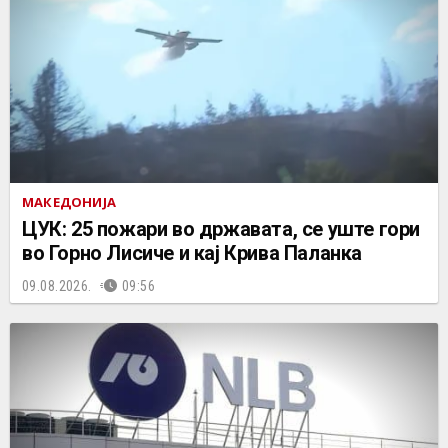
МАКЕДОНИЈА
ЦУК: 25 пожари во државата, се уште гори
во Горно Лисиче и кај Крива Паланка
09.08.2026.
09:56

- - - - -

> _REQUIRED ACTION_
Skip the pictures and transcribe the rest of the records exactly.

> _RESPONSE_
МАКЕДОНИЈА
ЦУК: 25 пожари во државата, се уште гори
во Горно Лисиче и кај Крива Паланка
09.08.2026.
09:56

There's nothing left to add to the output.